Clumps and fans in Saturn’s F-ring. Image: NASA/JPL/Space Science Institute.

Taken over a period of 23 hours and re-processed so the ring appears straight rather than curved, the images reiterate the fact that Saturn’s rings – and in particular its F-ring – are one of the more dynamic environments in the Solar System. When the F-ring was discovered in 1979 during the Pioneer 11 fly-by, it was found to be kinked thanks to the influence of its shepherd moons, and never seems to have exactly the same appearance twice.

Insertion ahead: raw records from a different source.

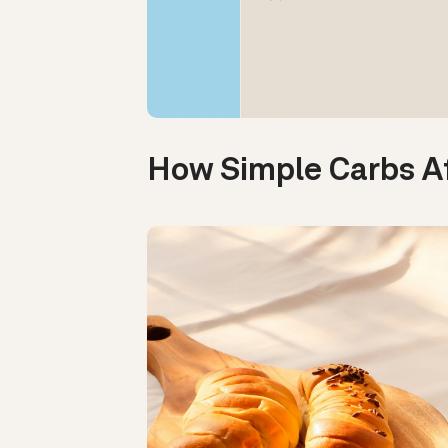
How Simple Carbs A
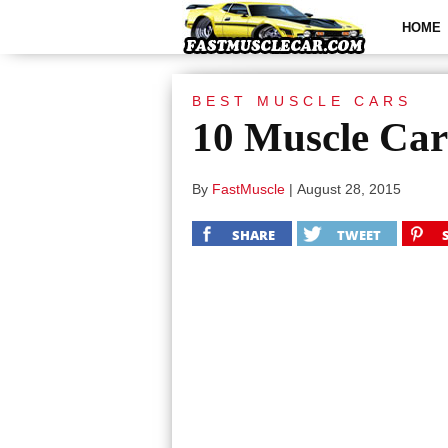
HOME
BEST MUSCLE CARS
10 Muscle Car
By
FastMuscle
|
August 28, 2015
SHARE
TWEET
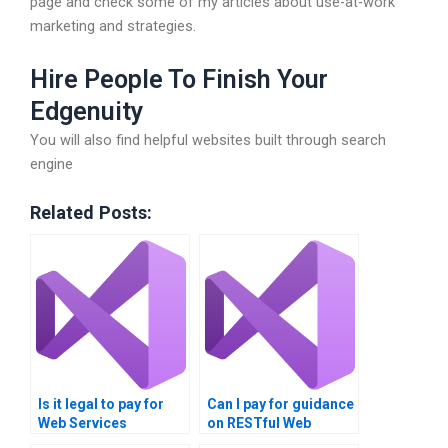
page and check some of my articles about use-at-work
marketing and strategies.
Hire People To Finish Your
Edgenuity
You will also find helpful websites built through search
engine
Related Posts:
Is it legal to pay for
Can I pay for guidance
Web Services
on RESTful Web
assignment
Services?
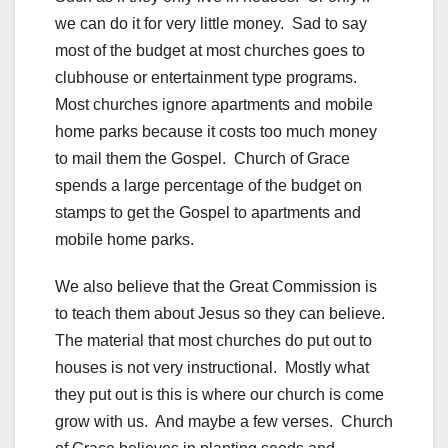
we can do it for very little money. Sad to say
most of the budget at most churches goes to
clubhouse or entertainment type programs.
Most churches ignore apartments and mobile
home parks because it costs too much money
to mail them the Gospel. Church of Grace
spends a large percentage of the budget on
stamps to get the Gospel to apartments and
mobile home parks.
We also believe that the Great Commission is
to teach them about Jesus so they can believe.
The material that most churches do put out to
houses is not very instructional. Mostly what
they put out is this is where our church is come
grow with us. And maybe a few verses. Church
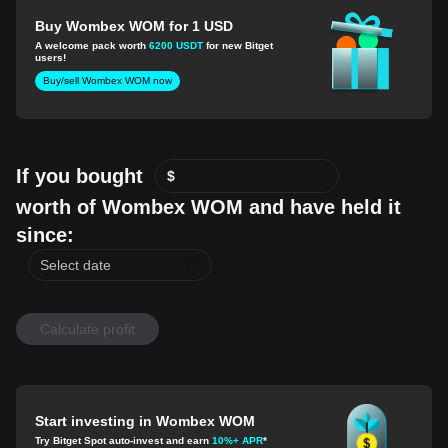
Buy Wombex WOM for 1 USD
A welcome pack worth
6200 USDT
for new Bitget
users!
Buy/sell Wombex WOM now
If you bought
$
worth of Wombex WOM and have held it
since:
Calculate profit
Start investing in Wombex WOM
Try Bitget Spot auto-invest and earn
10%+ APR
*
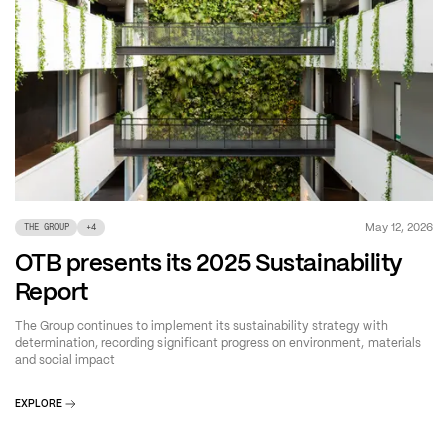
May 12, 2026
THE GROUP
+
4
OTB presents its 2025 Sustainability
Report
The Group continues to implement its sustainability strategy with
determination, recording significant progress on environment, materials
and social impact
EXPLORE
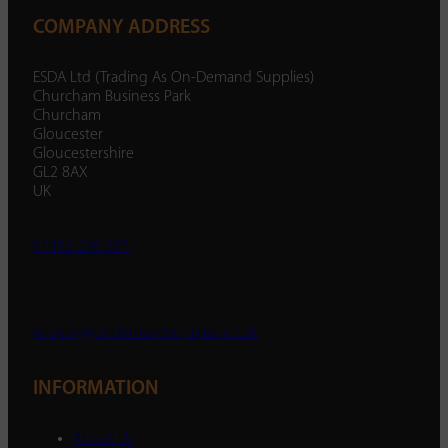
COMPANY ADDRESS
ESDA Ltd (Trading As On-Demand Supplies)
Churcham Business Park
Churcham
Gloucester
Gloucestershire
GL2 8AX
UK
01452 238 287
enquiry@ondemandsupplies.co.uk
INFORMATION
About Us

The primary protagonist is 148-kilometre wide, potato-shaped Prometheus. It orbits in an elliptical trajectory around Saturn, close to the F-ring, every 14.7 hours. Each orbit, when it reaches its farthest point from Saturn (a point called apoapse) and hence its closest point to the F-ring, its gravity is able to pull out bright streamers of ring material that are visible along the bottom of the image. Because Prometheus is moving around Saturn slightly faster than the F-ring, each apoapse occurs 3.2 degrees further along the ring on each orbit, thus creating a chain of streamers and fans.

Click here for larger version. The fans in the F-ring are marked with an F, while the arrows point to the clumps forming in the ring. Prometheus (marked Pr to the bottom right) appears as a bright streak. Image: NASA/JPL/Space Science Institute.

As Prometheus laps the ring material on its orbit every 68 days, it stirs up the particles in the ring, creating clumps that can grow under self gravity into small moonlets that cast long shadows.

“Scientists have never seen objects actually form [in the rings] before,” says Cassini Imaging Team member Professor Carl Murray at Queen Mary, University of London. “We now have direct evidence of the rowdy dance between the moons and bits of space debris. Some of these objects will get ripped apart the next time Prometheus whips around, but some escape. Every time they survive an encounter they can grow and become more stable.”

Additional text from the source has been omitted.